WHAT THE EXERCISE ASKS: Give back exactly the lines of the entries below from the line with "ten temat przewyższają realne wydatki, z" to the line with "Koszty związane z", inclusive, and only those.

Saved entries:
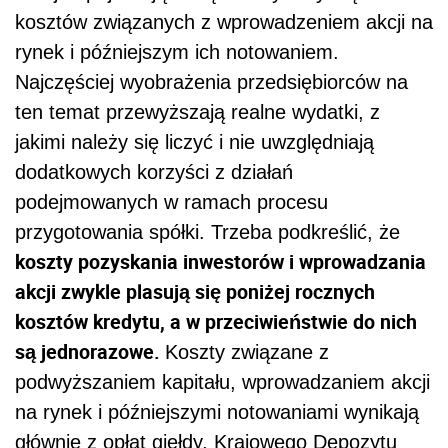
kosztów związanych z wprowadzeniem akcji na
rynek i późniejszym ich notowaniem.
Najczęściej wyobrażenia przedsiębiorców na
ten temat przewyższają realne wydatki, z
jakimi należy się liczyć i nie uwzględniają
dodatkowych korzyści z działań
podejmowanych w ramach procesu
przygotowania spółki. Trzeba podkreślić, że
koszty pozyskania inwestorów i wprowadzania
akcji zwykle plasują się poniżej rocznych
kosztów kredytu, a w przeciwieństwie do nich
są jednorazowe.
Koszty związane z
podwyższaniem kapitału, wprowadzaniem akcji
na rynek i późniejszymi notowaniami wynikają
głównie z opłat giełdy, Krajowego Depozytu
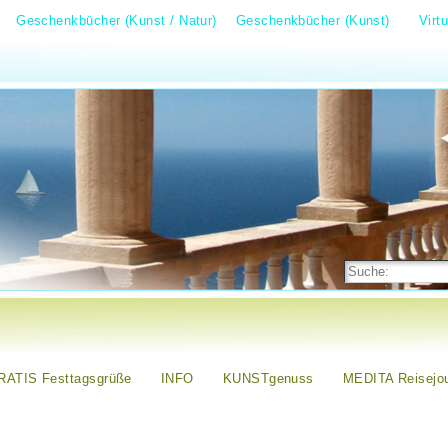
Geschenkbücher (Kunst / Natur)
Geschenkbücher (Kunst)
Virt
RATIS Festtagsgrüße
INFO
KUNSTgenuss
MEDITA Reisejou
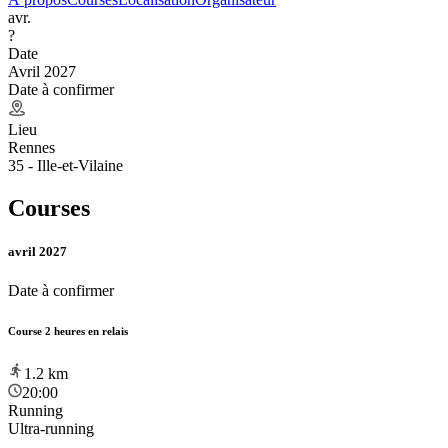
avr.
?
Date
Avril 2027
Date à confirmer
Lieu
Rennes
35 - Ille-et-Vilaine
Courses
avril 2027
Date à confirmer
Course 2 heures en relais
1.2
km
20:00
Running
Ultra-running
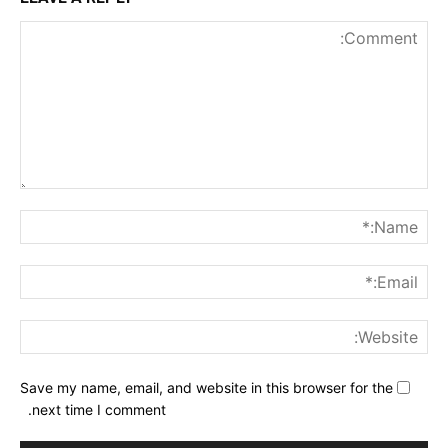
nt:
me:*
ail:*
ite:
Save my name, email, and website in this browser for the
next time I comment.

RESPONSE FOR THIS EXERCISE:
ten temat przewyższają realne wydatki, z
jakimi należy się liczyć i nie uwzględniają
dodatkowych korzyści z działań
podejmowanych w ramach procesu
przygotowania spółki. Trzeba podkreślić, że
koszty pozyskania inwestorów i wprowadzania
akcji zwykle plasują się poniżej rocznych
kosztów kredytu, a w przeciwieństwie do nich
są jednorazowe.
Koszty związane z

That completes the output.